A blink, a heartbeat, or even saying “one Mississippi”. These are ways we try to count one second with our body. Whether it’s the ticking of a clock or a changing number on a digital display, the basic unit of time describes the beat of our lives and underpins almost all scientific measurements. But what is a second?
The definition of a second
The definition that we use today was agreed globally in 1967. A second is “the duration of 9,192,631,770 periods of the radiation corresponding to the transition between the two hyperfine levels of the ground state of the cesium-133 atom.” Basically, it is possible to place an atom in a specific excited state and it will eventually drop back to the ground state.

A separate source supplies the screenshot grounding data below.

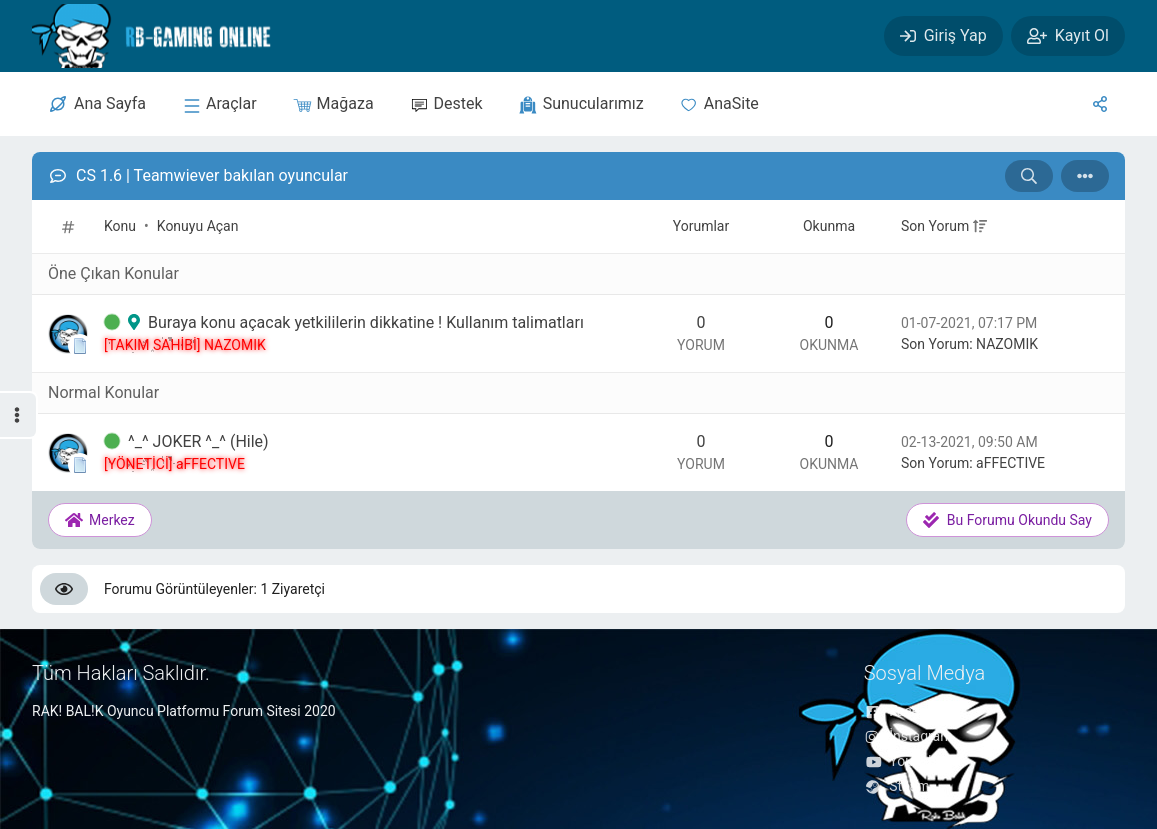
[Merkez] (98, 104)
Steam (897, 786)
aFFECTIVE (1010, 463)
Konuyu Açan (198, 226)
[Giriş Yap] (943, 36)
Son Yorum (935, 226)
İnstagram (908, 736)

This transition can be used to make an excellent notch filter in the microwave range. Given its high stability, this filter can be used to keep a beat. That is the base of very precise atomic clocks. The definition was partially updated in 2018 but was still based on the hyperfine transition of the cesium-133 atom.
The second and its definition is fundamental to metrology, the science of measuring things. In fact, the meter, the kilogram, ampere, kelvin, and candela, which are respectively the unit of length, mass, electric current, temperature, and luminous intensity, all depend on the definition of the second.
Redefining the second
While the definition has been great for many decades, researchers have been looking at the possibility of improving it even further. Technological breakthroughs in optical atomic clocks are delivering precisions far beyond what a classical cesium clock could get, such as getting the fastest clock and developing new ways to make these instruments.
“As a general principle, the definitions for the SI units should be based on the measurement methods that lead to the lowest uncertainty for all secondary measurements of quantities based on those units,” Dr Liz Donley, chief of the National Institute of Standards and Technology Time & Frequency Division, told IFLScience.
“Optical frequency standards have reached the level where they can perform frequency measurements that are 100x more accurate than the measurements that are performed using Cesium as the standard.”
A potential redefinition is in the cards, possibly in 2030, but there are several strict requirements that must be achieved before this can happen, including the ability to send the precise redefined second over fiber optics, for example.
It might not change the way we measure the moments of our lives but it will be incredibly important in science. It will be like having a wristwatch that doesn’t lose a second even when left running for billions of years.